*** Opening of The data ***

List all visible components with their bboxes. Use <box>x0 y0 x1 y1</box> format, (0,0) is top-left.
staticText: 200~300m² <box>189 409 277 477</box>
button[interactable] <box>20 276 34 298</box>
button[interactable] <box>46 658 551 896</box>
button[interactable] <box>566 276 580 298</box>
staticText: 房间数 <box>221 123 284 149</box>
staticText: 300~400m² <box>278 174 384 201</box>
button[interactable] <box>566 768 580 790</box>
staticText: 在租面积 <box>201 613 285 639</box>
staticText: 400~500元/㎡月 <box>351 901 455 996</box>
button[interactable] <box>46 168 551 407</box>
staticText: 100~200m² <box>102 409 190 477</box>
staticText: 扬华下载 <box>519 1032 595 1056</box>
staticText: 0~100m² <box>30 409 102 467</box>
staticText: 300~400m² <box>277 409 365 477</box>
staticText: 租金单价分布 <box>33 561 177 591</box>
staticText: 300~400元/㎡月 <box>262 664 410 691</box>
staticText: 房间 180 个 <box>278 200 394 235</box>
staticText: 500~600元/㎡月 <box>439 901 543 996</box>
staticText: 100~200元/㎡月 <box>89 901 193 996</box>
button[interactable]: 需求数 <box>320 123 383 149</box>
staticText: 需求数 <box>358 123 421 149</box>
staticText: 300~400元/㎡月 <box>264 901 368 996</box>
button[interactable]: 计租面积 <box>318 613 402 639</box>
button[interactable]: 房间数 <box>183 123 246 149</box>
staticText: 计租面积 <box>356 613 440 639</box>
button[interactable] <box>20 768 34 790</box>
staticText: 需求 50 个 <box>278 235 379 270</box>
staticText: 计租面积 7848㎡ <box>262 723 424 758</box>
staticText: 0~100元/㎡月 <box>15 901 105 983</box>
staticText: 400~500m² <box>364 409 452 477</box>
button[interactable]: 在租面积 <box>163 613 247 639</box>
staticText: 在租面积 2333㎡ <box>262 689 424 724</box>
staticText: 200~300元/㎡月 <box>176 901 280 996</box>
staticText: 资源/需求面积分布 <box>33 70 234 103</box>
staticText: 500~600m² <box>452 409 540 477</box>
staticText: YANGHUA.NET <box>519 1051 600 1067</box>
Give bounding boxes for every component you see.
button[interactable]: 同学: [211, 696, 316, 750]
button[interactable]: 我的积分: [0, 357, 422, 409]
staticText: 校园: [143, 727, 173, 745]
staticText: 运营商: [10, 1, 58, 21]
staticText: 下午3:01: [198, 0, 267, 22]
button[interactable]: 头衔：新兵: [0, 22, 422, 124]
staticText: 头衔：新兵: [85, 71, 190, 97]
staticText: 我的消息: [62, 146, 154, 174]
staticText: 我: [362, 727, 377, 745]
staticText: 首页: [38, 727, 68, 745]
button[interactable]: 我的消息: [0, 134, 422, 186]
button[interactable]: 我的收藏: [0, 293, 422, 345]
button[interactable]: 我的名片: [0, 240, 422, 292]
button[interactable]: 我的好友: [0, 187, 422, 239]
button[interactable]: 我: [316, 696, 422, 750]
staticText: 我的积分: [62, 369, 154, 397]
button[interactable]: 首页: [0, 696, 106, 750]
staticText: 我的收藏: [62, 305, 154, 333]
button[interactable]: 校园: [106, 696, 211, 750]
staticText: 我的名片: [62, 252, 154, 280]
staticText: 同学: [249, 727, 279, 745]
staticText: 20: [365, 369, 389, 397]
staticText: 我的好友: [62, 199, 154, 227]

*** Close of The data ***

■ **Problem requirements**: Using the entries, return every line where the word "我的名片" can be found.

■ **Answer to this exercise**:
button[interactable]: 我的名片: [0, 240, 422, 292]
staticText: 我的名片: [62, 252, 154, 280]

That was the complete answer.